James Prosek: Ocean Fishes
It’s not a painting of a shark.
It’s a painting of my experience with that
individual shark
—James Prosek
James Prosek has been called “the Audubon of the fishing world” by The New York Times, and “the best artist of this era” by the literary critic Harold Bloom. Prosek has traveled the globe in pursuit of his subject matter.
The artist’s love of nature is manifested in this series in his life-size watercolors of Atlantic Ocean fishes that he observed on fishing vessels around the world from Nova Scotia to Cape Verde Islands off West Africa.
“Prosek’s work is about nature’s incessant creativity, pushing and pulling always to make something new. We can never understand nature’s aesthetics, but Prosek is always thinking about it,” wrote Briant T. Allen, National Review’s art critic.
Some of his imagery derives from the documentary traditions of 18th and 19th century explorer/ naturalist/artists like Linnaeus, Maria Sibylla Merian, Darwin and Audubon who attempted to impose order on the bewildering chaos of nature.
Prosek’s life-size Shortfin Mako Shark, painted from a specimen from Montauk, NY on tea- stained paper, dramatically showcases his mastery of this European tradition of representation, as well as, in the details, the influence of the miniature tradition of India and China.

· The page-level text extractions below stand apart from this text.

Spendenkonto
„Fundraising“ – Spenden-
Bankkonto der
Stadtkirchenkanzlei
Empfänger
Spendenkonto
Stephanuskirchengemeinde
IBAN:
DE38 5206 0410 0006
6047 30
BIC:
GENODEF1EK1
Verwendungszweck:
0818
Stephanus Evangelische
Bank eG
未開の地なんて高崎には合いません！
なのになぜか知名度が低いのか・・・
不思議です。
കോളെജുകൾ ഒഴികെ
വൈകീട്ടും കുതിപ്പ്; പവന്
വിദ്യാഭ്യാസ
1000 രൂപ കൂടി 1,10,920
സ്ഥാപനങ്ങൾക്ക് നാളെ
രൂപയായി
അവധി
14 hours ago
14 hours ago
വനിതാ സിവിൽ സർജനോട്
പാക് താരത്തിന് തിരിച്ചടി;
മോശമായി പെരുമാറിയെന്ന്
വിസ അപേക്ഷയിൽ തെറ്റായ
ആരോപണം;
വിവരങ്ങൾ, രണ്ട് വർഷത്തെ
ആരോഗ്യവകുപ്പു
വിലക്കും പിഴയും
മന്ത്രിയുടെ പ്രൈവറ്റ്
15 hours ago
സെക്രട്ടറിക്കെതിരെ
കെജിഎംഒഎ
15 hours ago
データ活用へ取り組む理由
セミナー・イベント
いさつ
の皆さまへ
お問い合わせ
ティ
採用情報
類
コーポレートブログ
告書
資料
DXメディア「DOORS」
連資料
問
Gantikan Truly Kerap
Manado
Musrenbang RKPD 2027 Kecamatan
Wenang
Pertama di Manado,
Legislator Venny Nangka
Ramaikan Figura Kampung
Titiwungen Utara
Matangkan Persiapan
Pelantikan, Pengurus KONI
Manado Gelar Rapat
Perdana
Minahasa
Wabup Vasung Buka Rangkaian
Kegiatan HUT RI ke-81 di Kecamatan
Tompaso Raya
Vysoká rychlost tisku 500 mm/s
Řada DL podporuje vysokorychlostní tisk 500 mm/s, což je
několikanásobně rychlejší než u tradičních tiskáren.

Each fish is painted life-size based on a single specimen that Prosek traveled to see—they are meant to be portraits of individuals, not images to represent an entire species. Fascinated by the dramatic shifts of sheen and coloration that telegraphed the animal’s visceral reaction to being captured or pursued, the artist managed to portray their variegated skin tones in a combination of materials.
Prosek’s work has been shown at The Royal Academy of Arts in London, The Virginia Museum of Fine Arts, Richmond, The North Carolina Museum of Art, The Yale University Art Gallery, The Philadelphia Museum of Art, The New York Historical Society Museum, and the Smithsonian American Art Museum, among other institutions.